The
opposition is formidable. Biographers have taken to treating their subjects as
mysteries to be solved or miscreants to be exposed and punished. The impulse is
hubristic. The other common failure is gigantism, a pathology I encountered
forty years ago in Joseph Blotner’s grotesquely swollen two-volume life of
Faulkner, a book that reads nearly as long as A Fable. Off hand, I can think of several big biographies worth reading
– Richard Holmes’ Coleridge and Leo Damrosch’s Swift – but who wants to
read three fat volumes devoted to The Beatles or 656 pages about a guy who sold
computers? Especially as we have no good brief
lives – that is, lives in which information is digested, not
regurgitated -- of Yvor Winters, Joseph Mitchell, Willa Cather, Guy Davenport, Louis Pasteur, Zbigniew Herbert, Daniel Patrick Moynihan, Charles
Lamb, Omar Bradley, Michael Oakeshott, Richard Diebenkorn and Ella Fitzgerald, among many others.
Earlier
I mentioned Clive James. As a postscript to an essay about Kingsley Amis
collected in The Revolt of the Pendulum:
Essays 2005-2008 (Picador, 2009), James adds a note on biographies. Anthony
Cronin’s Samuel Beckett, he says, is “full
of things that I would never have figured out for myself” – perhaps the
ultimate biographer’s accolade. He hopes that sheer biographical bulk can be “kept
within reasonable limits,” and adds: “My own rule of thumb is that a book is of
decent length if I can remember how it started when I get to the end. Ideally,
though, one can’t help wanting less than that.” James takes nice shots at both
Lytton Strachey and his biographer, Michael Holroyd. The odious Eminent Victorians is, James says, “a
meretricious book but it was in a meritorious tradition.” Then he cinches his
argument:
“One
doesn’t say that Aubrey’s Brief Lives
set the desirable measure, but it always helps to remember how much got said by
Johnson in his Lives of the Poets,
any one of which is the first thing to read on the poet in question. Not, of
course, the only thing: but surely our aim, like Johnson’s, should be to keep
abreast of the essentials first.”
2 comments:
Only volume one of the projected three volume biography of the Beatles by Mark Lewisohn has been published (or even written)- my wife thoroughly enjoyed it and I learned a lot of interesting trivia from her. At any rate, the Beatles had a huge impact on society and were pretty talented to boot.

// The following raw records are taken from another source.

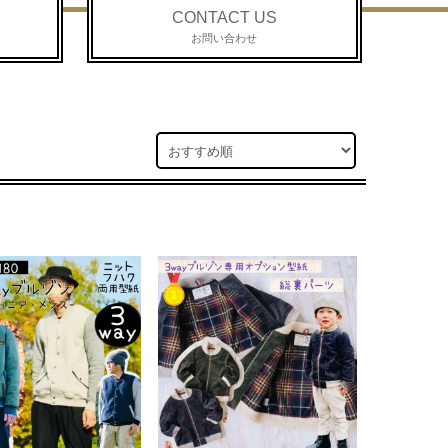
CONTACT US
お問い合わせ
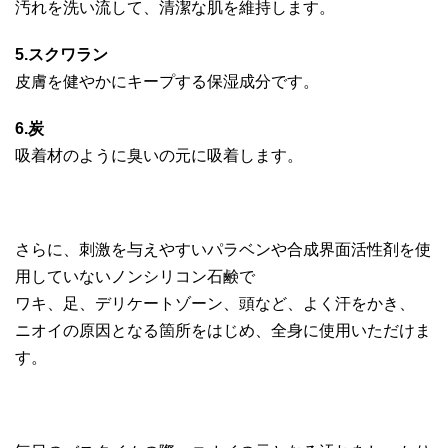
汚れを洗い流して、清潔な肌を維持します。
5.スクワラン
皮膚を健やかにキープする保湿成分です。
6.炭
吸着材のように臭いの元に吸着します。
さらに、刺激を与えやすいパラベンや合成界面活性剤を使
用していないノンシリコン石鹸で
ワキ、足、デリケートゾーン、頭など、よく汗をかき、
ニオイの原因となる箇所をはじめ、全身に使用いただけま
す。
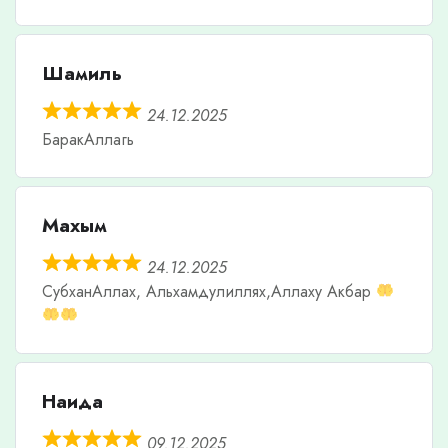
Шамиль
24.12.2025
БаракАллагь
Махым
24.12.2025
СубханАллах, Альхамдулиллях,Аллаху Акбар
Наида
09.12.2025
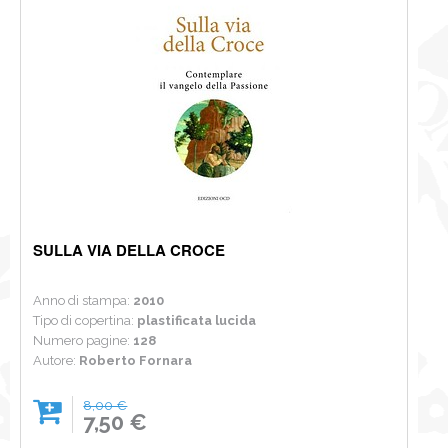
SULLA VIA DELLA CROCE
Anno di stampa:
2010
Tipo di copertina:
plastificata lucida
Numero pagine:
128
Autore:
Roberto Fornara
8,00 €
7,50 €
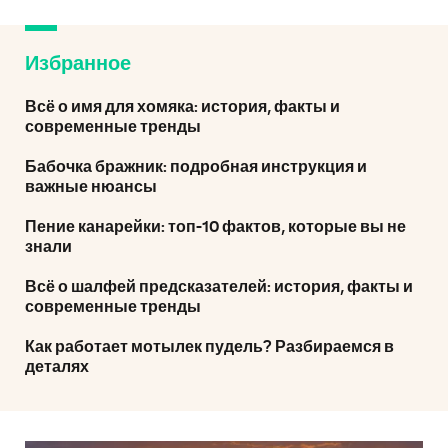
Избранное
Всё о имя для хомяка: история, факты и
современные тренды
Бабочка бражник: подробная инструкция и
важные нюансы
Пение канарейки: топ-10 фактов, которые вы не
знали
Всё о шалфей предсказателей: история, факты и
современные тренды
Как работает мотылек пудель? Разбираемся в
деталях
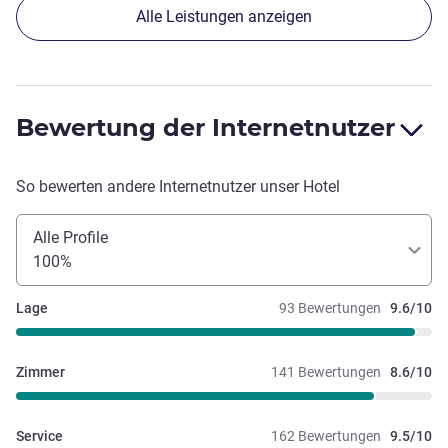
Alle Leistungen anzeigen
Bewertung der Internetnutzer
So bewerten andere Internetnutzer unser Hotel
Alle Profile
100%
Lage
93 Bewertungen
9.6/10
Zimmer
141 Bewertungen
8.6/10
Service
162 Bewertungen
9.5/10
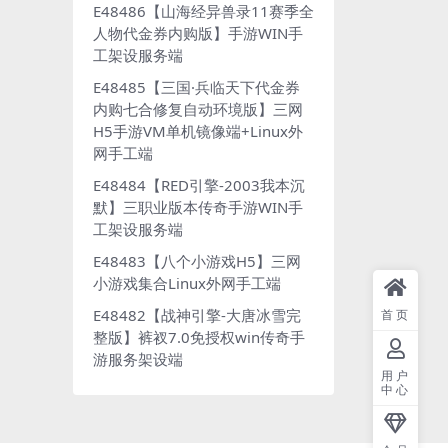
E48486【山海经异兽录11赛季全
人物代金券内购版】手游WIN手
工架设服务端
E48485【三国·兵临天下代金券
内购七合修复自动环境版】三网
H5手游VM单机镜像端+Linux外
网手工端
E48484【RED引擎-2003我本沉
默】三职业版本传奇手游WIN手
工架设服务端
E48483【八个小游戏H5】三网
小游戏集合Linux外网手工端
E48482【战神引擎-大唐冰雪完
首页
整版】裤衩7.0免授权win传奇手
游服务架设端
用户
中心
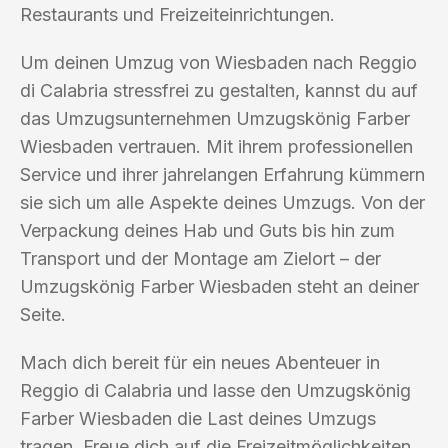
Restaurants und Freizeiteinrichtungen.
Um deinen Umzug von Wiesbaden nach Reggio
di Calabria stressfrei zu gestalten, kannst du auf
das Umzugsunternehmen Umzugskönig Farber
Wiesbaden vertrauen. Mit ihrem professionellen
Service und ihrer jahrelangen Erfahrung kümmern
sie sich um alle Aspekte deines Umzugs. Von der
Verpackung deines Hab und Guts bis hin zum
Transport und der Montage am Zielort – der
Umzugskönig Farber Wiesbaden steht an deiner
Seite.
Mach dich bereit für ein neues Abenteuer in
Reggio di Calabria und lasse den Umzugskönig
Farber Wiesbaden die Last deines Umzugs
tragen. Freue dich auf die Freizeitmöglichkeiten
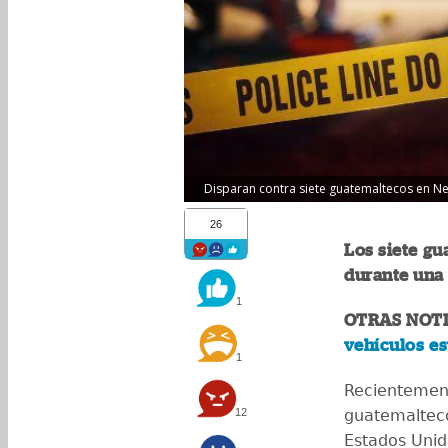
Disparan contra siete guatemaltecos en Neb
26
Los siete gu
durante una
1
OTRAS NOTI
vehículos es
1
Recientement
12
guatemaltec
Estados Unid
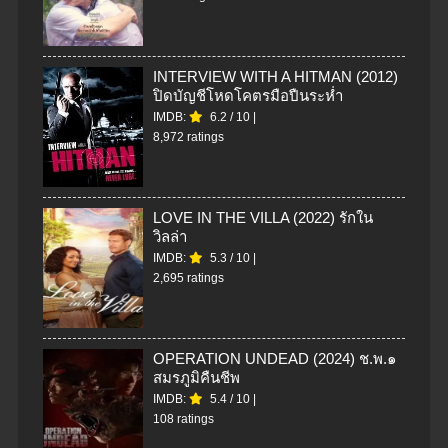
INTERVIEW WITH A HITMAN (2012)
ปิดบัญชีโหดโคตรมือปืนระห่ำ
IMDB:
6.2
/
10
|
8,972 ratings
LOVE IN THE VILLA (2022) รักใน
วิลล่า
IMDB:
5.3
/
10
|
2,695 ratings
OPERATION UNDEAD (2024) ช.พ.๑
สมรภูมิคืนชีพ
IMDB:
5.4
/
10
|
108 ratings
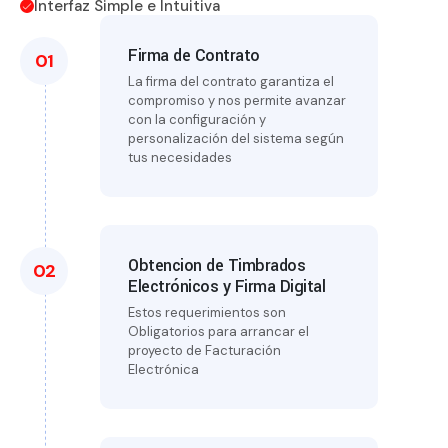
Interfaz Simple e Intuitiva
Firma de Contrato
01
La firma del contrato garantiza el
compromiso y nos permite avanzar
con la configuración y
personalización del sistema según
tus necesidades
Obtencion de Timbrados
02
Electrónicos y Firma Digital
Estos requerimientos son
Obligatorios para arrancar el
proyecto de Facturación
Electrónica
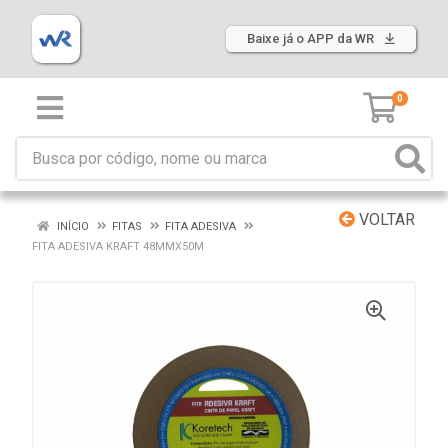
Baixe já o APP da WR
0
VOLTAR
INÍCIO
FITAS
FITA ADESIVA
FITA ADESIVA KRAFT 48MMX50M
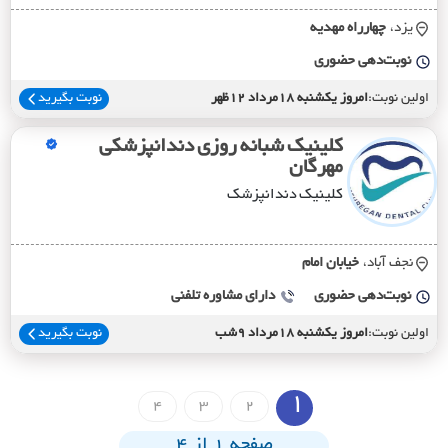
یزد،
چهارراه مهديه
نوبت‌دهی حضوری
اولین نوبت:
امروز یکشنبه 18مرداد 12ظهر
نوبت بگیرید
کلینیک شبانه روزی دندانپزشکی
مهرگان
کلینیک دندانپزشک
نجف آباد،
خيابان امام
نوبت‌دهی حضوری
دارای مشاوره تلفنی
اولین نوبت:
امروز یکشنبه 18مرداد 9شب
نوبت بگیرید
1
4
3
2
صفحه 1 از 4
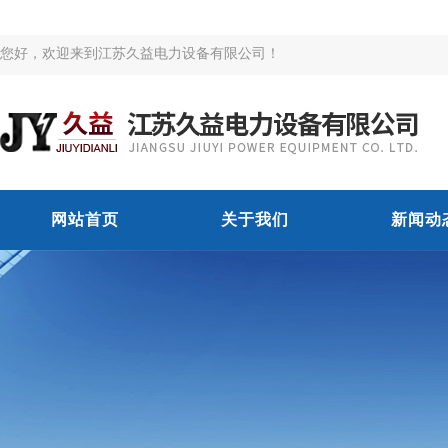
您好，欢迎来到江苏久益电力设备有限公司！
网站首页
关于我们
新闻动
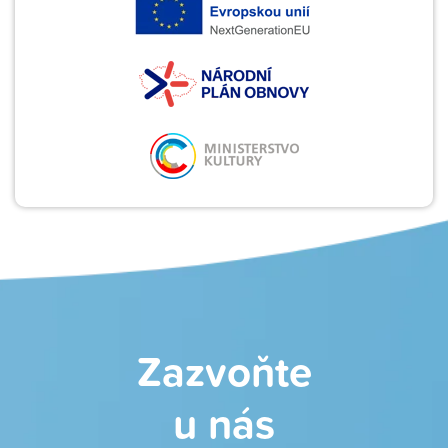
Zazvoňte
u nás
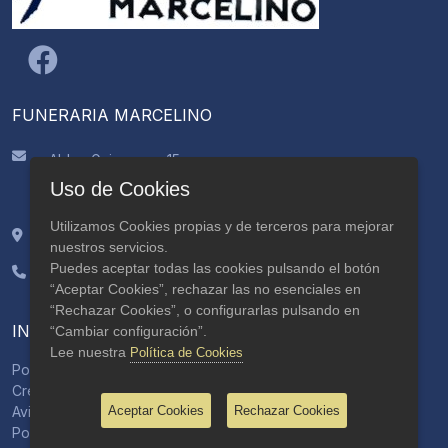
FUNERARIA MARCELINO
Aldea Guimarans, 15
CP: 15895, Ames
Uso de Cookies
A Coruña
Utilizamos Cookies propias y de terceros para mejorar
42.84464, -8.624765
nuestros servicios.
Puedes aceptar todas las cookies pulsando el botón
981 883 356
“Aceptar Cookies”, rechazar las no esenciales en
629 559 205
“Rechazar Cookies”, o configurarlas pulsando en
INFORMACIÓN
“Cambiar configuración”.
Lee nuestra
Política de Cookies
Política de privacidad
Créditos
Aviso Legal
Aceptar Cookies
Rechazar Cookies
Política de cookies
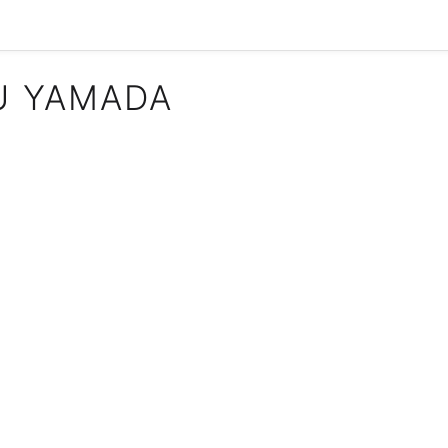
U YAMADA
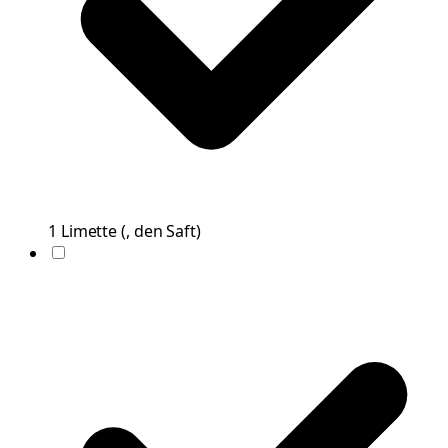
1
Limette
(
, den Saft
)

A good quality in a biographer is his ability to identify the issues in the life of the subject which are truly of interest and which might, in a sense, define them (if a person can be defined). For example Andrew Motion's "A Writer's Life" on Larkin clearly highlights the diffidence, dithering and bad faith in his relationships with several women. This is important as it informs his poetry so much. He's good on Keats too. Motion a better biographer than poet?